Le débat sur les répercussions d’une augmentation du salaire minimum sur l’emploi ne se limite pas à une guerre de mots empirique pour les personnes qui comptent chacun de leurs sous. Si la proportion de personnes ayant un emploi diminue moins que l’augmentation du salaire minimum (« inélastique » en termes économiques), une augmentation du salaire minimum peut alors augmenter le revenu général du groupe formé par les petits salariés. Cela signifie qu’une augmentation du salaire minimum, loin d’accroître la pauvreté, peut en fait la réduire puisque l’accroissement des salaires d’un grand nombre contrebalancerait la diminution du petit nombre qui perdront leur emploi. Compte tenu des récents résultats de la recherche empirique sur le salaire minimum, on s’étonne que des auteurs continuent de soutenir qu’il s’agit d’une politique terriblement mal éclairée.
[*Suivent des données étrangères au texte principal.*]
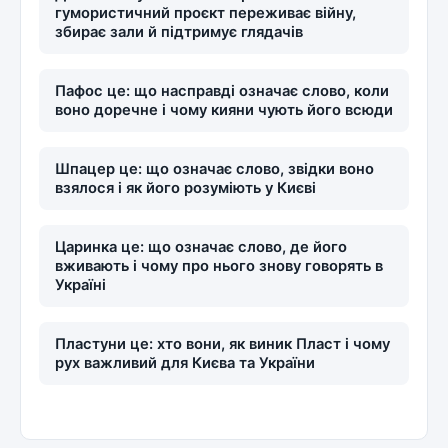
гумористичний проєкт переживає війну,
збирає зали й підтримує глядачів
Пафос це: що насправді означає слово, коли
воно доречне і чому кияни чують його всюди
Шпацер це: що означає слово, звідки воно
взялося і як його розуміють у Києві
Царинка це: що означає слово, де його
вживають і чому про нього знову говорять в
Україні
Пластуни це: хто вони, як виник Пласт і чому
рух важливий для Києва та України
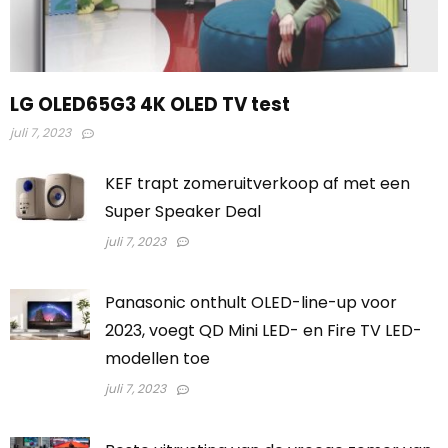
LG OLED65G3 4K OLED TV test
juli 7, 2023
KEF trapt zomeruitverkoop af met een
Super Speaker Deal
juli 7, 2023
Panasonic onthult OLED-line-up voor
2023, voegt QD Mini LED- en Fire TV LED-
modellen toe
juli 7, 2023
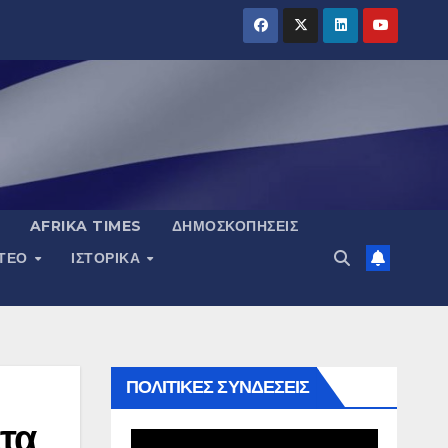
AFRIKA TIMES
ΔΗΜΟΣΚΟΠΉΣΕΙΣ
ΝΤΕΟ
ΙΣΤΟΡΙΚΆ
ΠΟΛΙΤΙΚΕΣ ΣΥΝΔΕΣΕΙΣ
λτα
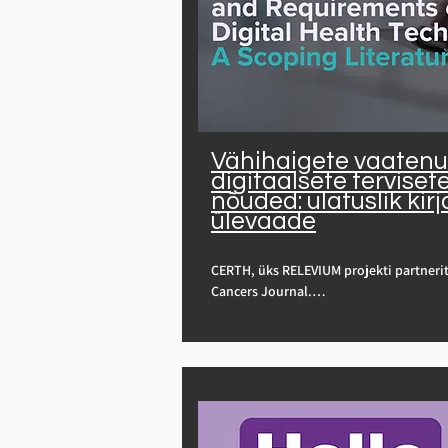
Vähihaigete vaatenu
digitaalsete tervise
nõuded: ulatuslik kir
ülevaade
CERTH, üks RELEVIUM projekti partnerites
Cancers Journal.

See artikkel uurib, kuidas digitaalsed 
hallata kasvavat vähikoormust, rõhutad
mõistmise olulisust, andes ülevaate 128
vähipatsiendid seavad esikohale kasut
haldamise ja parema suhtluse tervishoi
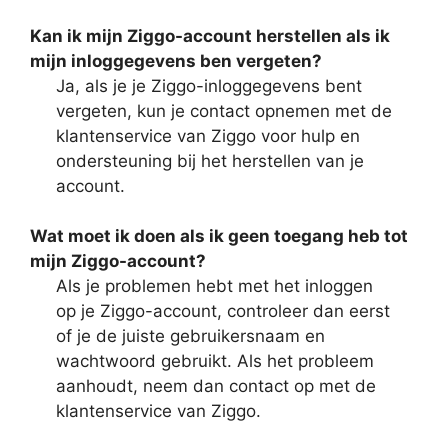
Kan ik mijn Ziggo-account herstellen als ik
mijn inloggegevens ben vergeten?
Ja, als je je Ziggo-inloggegevens bent
vergeten, kun je contact opnemen met de
klantenservice van Ziggo voor hulp en
ondersteuning bij het herstellen van je
account.
Wat moet ik doen als ik geen toegang heb tot
mijn Ziggo-account?
Als je problemen hebt met het inloggen
op je Ziggo-account, controleer dan eerst
of je de juiste gebruikersnaam en
wachtwoord gebruikt. Als het probleem
aanhoudt, neem dan contact op met de
klantenservice van Ziggo.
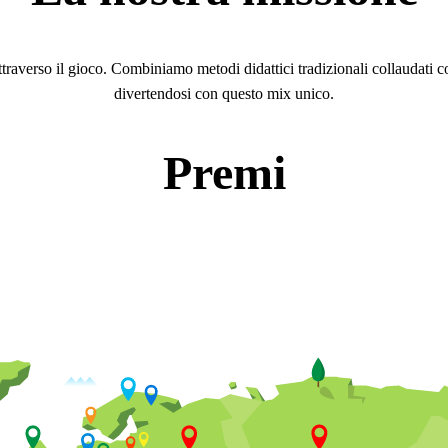
ttraverso il gioco. Combiniamo metodi didattici tradizionali collaudati c
divertendosi con questo mix unico.
Premi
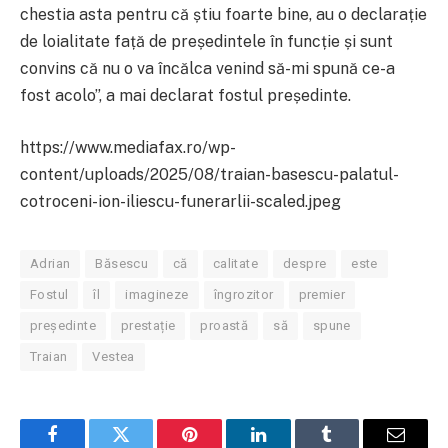
chestia asta pentru că știu foarte bine, au o declarație
de loialitate față de președintele în funcție și sunt
convins că nu o va încălca venind să-mi spună ce-a
fost acolo”, a mai declarat fostul președinte.
https://www.mediafax.ro/wp-
content/uploads/2025/08/traian-basescu-palatul-
cotroceni-ion-iliescu-funerarlii-scaled.jpeg
Adrian
Băsescu
că
calitate
despre
este
Fostul
îl
imagineze
îngrozitor
premier
președinte
prestație
proastă
să
spune
Traian
Vestea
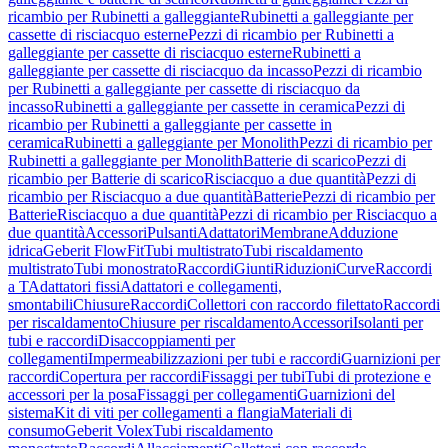
ricambio per Rubinetti a galleggiante
Rubinetti a galleggiante per
cassette di risciacquo esterne
Pezzi di ricambio per Rubinetti a
galleggiante per cassette di risciacquo esterne
Rubinetti a
galleggiante per cassette di risciacquo da incasso
Pezzi di ricambio
per Rubinetti a galleggiante per cassette di risciacquo da
incasso
Rubinetti a galleggiante per cassette in ceramica
Pezzi di
ricambio per Rubinetti a galleggiante per cassette in
ceramica
Rubinetti a galleggiante per Monolith
Pezzi di ricambio per
Rubinetti a galleggiante per Monolith
Batterie di scarico
Pezzi di
ricambio per Batterie di scarico
Risciacquo a due quantità
Pezzi di
ricambio per Risciacquo a due quantità
Batterie
Pezzi di ricambio per
Batterie
Risciacquo a due quantità
Pezzi di ricambio per Risciacquo a
due quantità
Accessori
Pulsanti
Adattatori
Membrane
Adduzione
idrica
Geberit FlowFit
Tubi multistrato
Tubi riscaldamento
multistrato
Tubi monostrato
Raccordi
Giunti
Riduzioni
Curve
Raccordi
a T
Adattatori fissi
Adattatori e collegamenti,
smontabili
Chiusure
Raccordi
Collettori con raccordo filettato
Raccordi
per riscaldamento
Chiusure per riscaldamento
Accessori
Isolanti per
tubi e raccordi
Disaccoppiamenti per
collegamenti
Impermeabilizzazioni per tubi e raccordi
Guarnizioni per
raccordi
Copertura per raccordi
Fissaggi per tubi
Tubi di protezione e
accessori per la posa
Fissaggi per collegamenti
Guarnizioni del
sistema
Kit di viti per collegamenti a flangia
Materiali di
consumo
Geberit Volex
Tubi riscaldamento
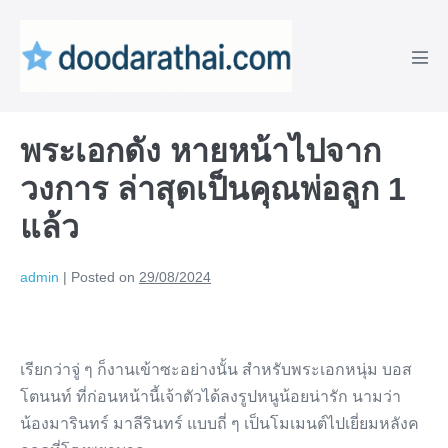
Skip
to
content
Men
Tog
พระเอกดัง หายหน้าไปจาก
วงการ ล่าสุดเป็นคุณพ่อลูก 1
แล้ว
admin
|
Posted on
29/08/2024
เรียกว่าจู่ ๆ ก็งานเข้าซะอย่างนั้น สำหรับพระเอกหนุ่ม บอส
โตนนท์ ที่ก่อนหน้านี้เจ้าตัวได้ลงรูปหนูน้อยน่ารัก นามว่า
น้องมารินทร์ มาลีรินทร์ แบบถี่ ๆ เป็นโมเมนต์ไปเยี่ยมหลังค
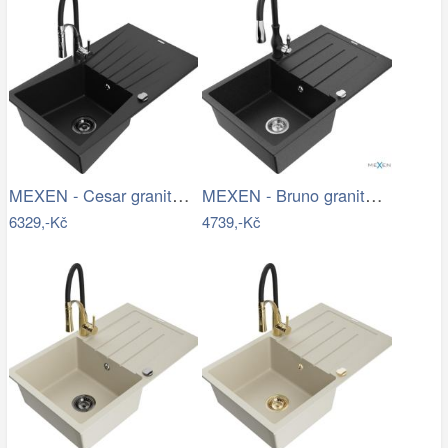
MEXEN - Cesar granitový dřez s…
MEXEN - Bruno granitový dřez 1 s…
6329,-Kč
4739,-Kč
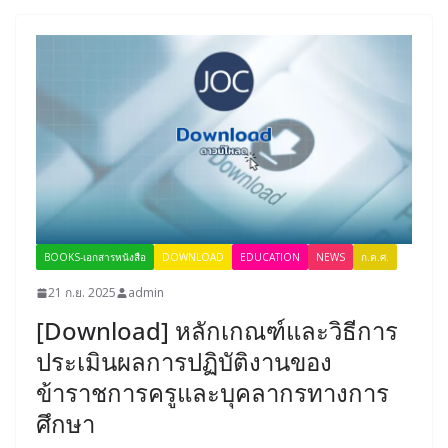
BOOKS-เอกสารหนังสือ
DOWNLOAD
EDUCATION
NEWS
ก.ค.ศ.
21 ก.ย. 2025
admin
[Download] หลักเกณฑ์และวิธีการ
ประเมินผลการปฏิบัติงานของ
ข้าราชการครูและบุคลากรทางการ
ศึกษา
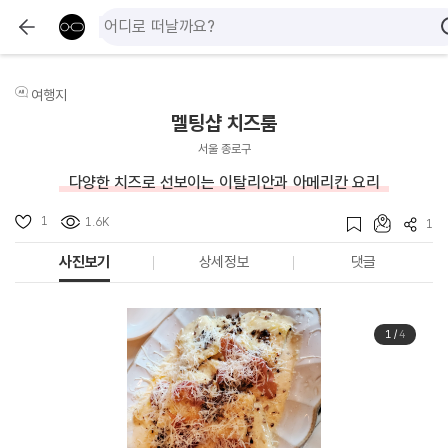
여행지
멜팅샵 치즈룸
서울 종로구
다양한 치즈로 선보이는 이탈리안과 아메리칸 요리
1
1.6K
1
사진보기
상세정보
댓글
1
/
4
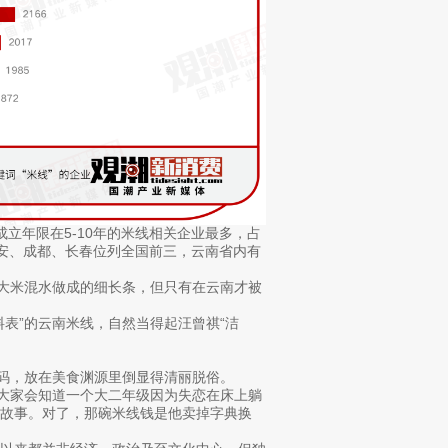
成立年限在5-10年的米线相关企业最多，占
，西安、成都、长春位列全国前三，云南省内有
由大米混水做成的细长条，但只有在云南才被
表”的云南米线，自然当得起汪曾祺“洁
戏码，放在美食渊源里倒显得清丽脱俗。
，大家会知道一个大二年级因为失恋在床上躺
故事。对了，那碗米线钱是他卖掉字典换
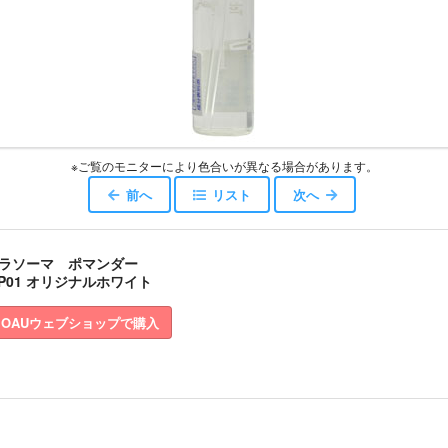
※ご覧のモニターにより色合いが異なる場合があります。
前へ
リスト
次へ
ラソーマ ポマンダー
VP01 オリジナルホワイト
OAUウェブショップで購入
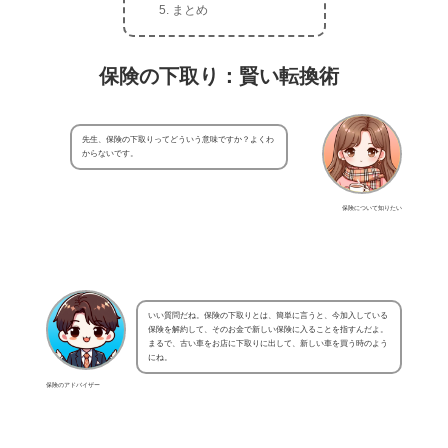
まとめ
保険の下取り：賢い転換術
先生、保険の下取りってどういう意味ですか？よくわ
からないです。
保険について知りたい
いい質問だね。保険の下取りとは、簡単に言うと、今加入している
保険を解約して、そのお金で新しい保険に入ることを指すんだよ。
まるで、古い車をお店に下取りに出して、新しい車を買う時のよう
にね。
保険のアドバイザー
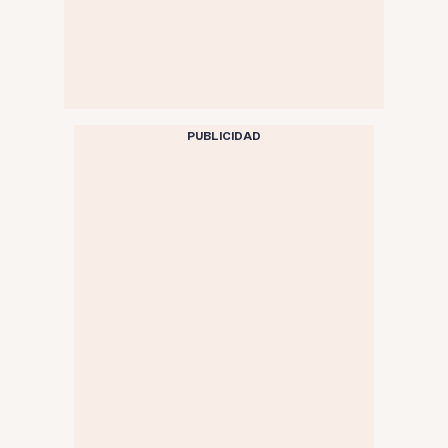
PUBLICIDAD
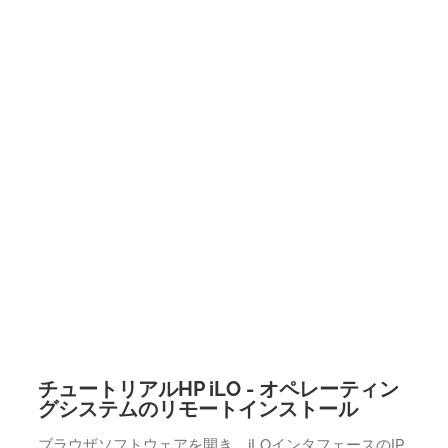
チュートリアルHP iLO - オペレーティン
グシステムのリモートインストール
ブラウザソフトウェアを開き、iLOインタフェースのIP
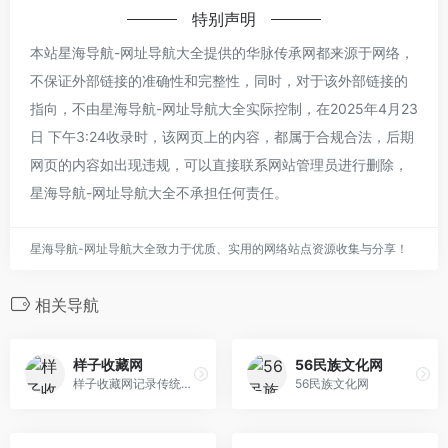
特别声明
本站星海导航-网址导航大全提供的华脉传承网都来源于网络，
不保证外部链接的准确性和完整性，同时，对于该外部链接的
指向，不由星海导航-网址导航大全实际控制，在2025年4月23
日 下午3:24收录时，该网页上的内容，都属于合规合法，后期
网页的内容如出现违规，可以直接联系网站管理员进行删除，
星海导航-网址导航大全不承担任何责任。
星海导航-网址导航大全致力于优质、实用的网络站点资源收集与分享！
相关导航
样子收藏网
56民族文化网
样子收藏网记录传统艺术非物质文化遗产的传承,关注艺术品市场的最新拍卖动态综合性艺术网站.通过互联网记录古代古董、古玩字画等艺术品收藏的发展历史脉络.
56民族文化网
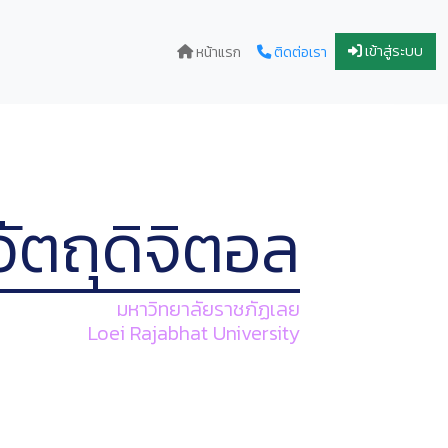
เข้าสู่ระบบ
หน้าแรก
ติดต่อเรา
วัตถุดิจิตอล
มหาวิทยาลัยราชภัฏเลย
Loei Rajabhat University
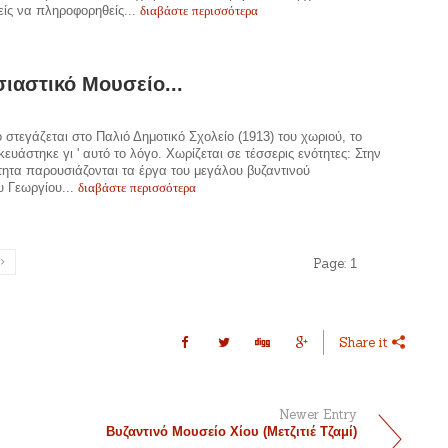
διαβάστε περισσότερα
ίς να πληροφορηθείς...
ιαστικό Μουσείο...
 στεγάζεται στο Παλιό Δημοτικό Σχολείο (1913) του χωριού, το
κευάστηκε γι ' αυτό το λόγο. Χωρίζεται σε τέσσερις ενότητες: Στην
ητα παρουσιάζονται τα έργα του μεγάλου βυζαντινού
διαβάστε περισσότερα
υ Γεωργίου...
Page:
1
Share it
Newer Entry
Βυζαντινό Μουσείο Χίου (Μετζιτιέ Τζαμί)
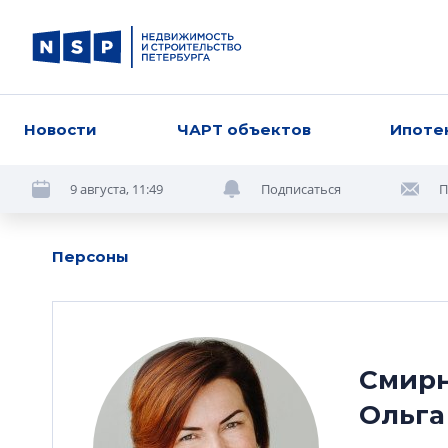
Новости
ЧАРТ объектов
Ипоте
9 августа, 11:49
Подписаться
П
Персоны
Смир
Ольга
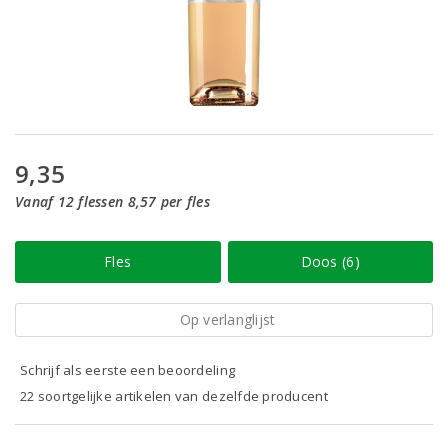
9,35
Vanaf 12 flessen 8,57 per fles
Fles
Doos (6)
Op verlanglijst
Schrijf als eerste een beoordeling
22 soortgelijke artikelen van dezelfde producent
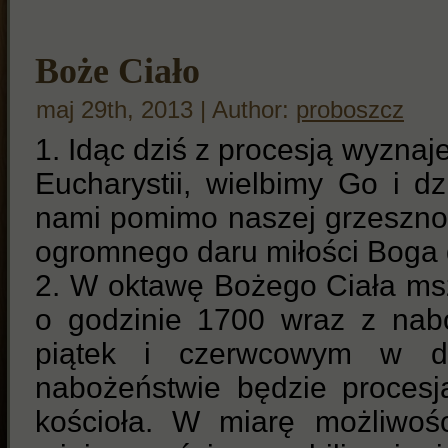
Boże Ciało
maj 29th, 2013 | Author:
proboszcz
1. Idąc dziś z procesją wyzna
Eucharystii, wielbimy Go i d
nami pomimo naszej grzesznoś
ogromnego daru miłości Boga 
2. W oktawę Bożego Ciała ms
o godzinie 1700 wraz z na
piątek i czerwcowym w d
nabożeństwie będzie procesj
kościoła. W miarę możliwoś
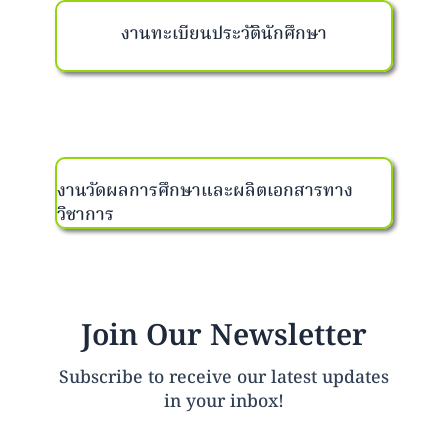
งานทะเบียนประวัตินักศึกษา
งานวัดผลการศึกษาและผลิตเอกสารทาง
วิชาการ
Join Our Newsletter
Subscribe to receive our latest updates
in your inbox!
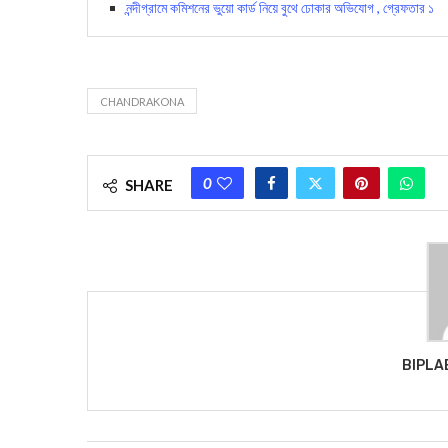
নন্দীগ্রামে কমিশনের ভুয়ো কার্ড নিয়ে বুথে ঢোকার অভিযোগ , গ্রেফতার ১
CHANDRAKONA
0
SHARE
BIPLA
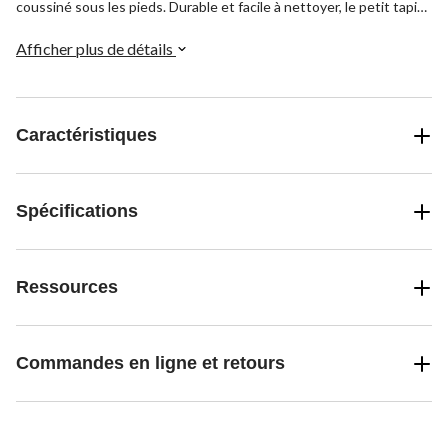
coussiné sous les pieds. Durable et facile à nettoyer, le petit tapis
Dallas 257 de Safavieh ajoute une texture élégante à votre décor.
Afficher plus de détails
Caractéristiques
Spécifications
Ressources
Commandes en ligne et retours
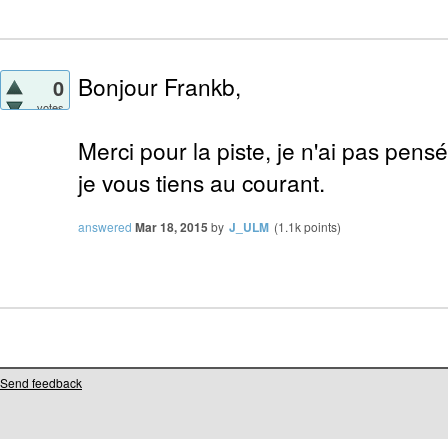
Bonjour Frankb,
0
votes
Merci pour la piste, je n'ai pas pensé 
je vous tiens au courant.
answered
Mar 18, 2015
by
J_ULM
(
1.1k
points)
Send feedback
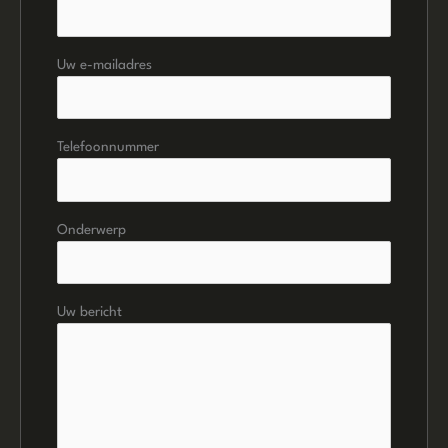
Uw e-mailadres
Telefoonnummer
Onderwerp
Uw bericht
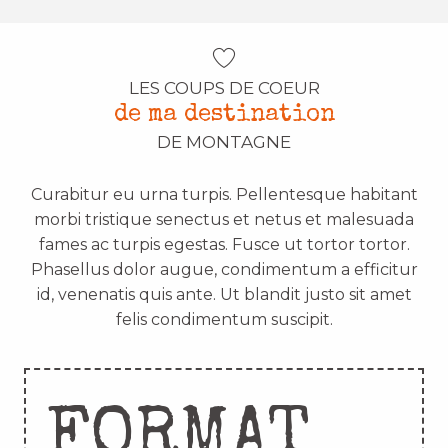
LES COUPS DE COEUR
de ma destination
DE MONTAGNE
Curabitur eu urna turpis. Pellentesque habitant
morbi tristique senectus et netus et malesuada
fames ac turpis egestas. Fusce ut tortor tortor.
Phasellus dolor augue, condimentum a efficitur
id, venenatis quis ante. Ut blandit justo sit amet
felis condimentum suscipit.
FORMAT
Cela s’explique probablement en partie par l’existence d’un lien étroit entre le salaire minimum et le chômage correspondant théoriquement au modèle de l’offre et de la demande qui est au cœur de la théorie des prix en matière d’économie. À la grande satisfaction des économistes adeptes du néolibéralisme, cette argumentation fournit un excellent exemple du modèle du « danger » de l’intervention gouvernementale dans le fonctionnement du marché. Par contre, cet attrait sur le plan théorique n’explique pas à lui seul pourquoi on persiste à affirmer que les augmentations du salaire minimum se font au détriment des travailleurs à faible salaire. Les centres de recherche d’orientation néolibérale, tels que le Cato Institute aux É.-U. et l’Institut Fraser au Canada, condamnent à cors et à cris toute augmentation du salaire minimum. Si l’opposition à toute intervention gouvernementale dans le fonctionnement du marché est en accord avec l’idéologie du marché libre de ces centres d’études et de recherches, elle fait aussi l’affaire des entreprises qui les financent.
Il est certain qu’il serait dans l’intérêt public de tenir un honnête débat sur toute la documentation pertinente en matière d’économie.
Monsieur Ian Hudson est professeur agrégé d’économie et associé de recherche de l’Université du Manitoba et du CCPA — Manitoba.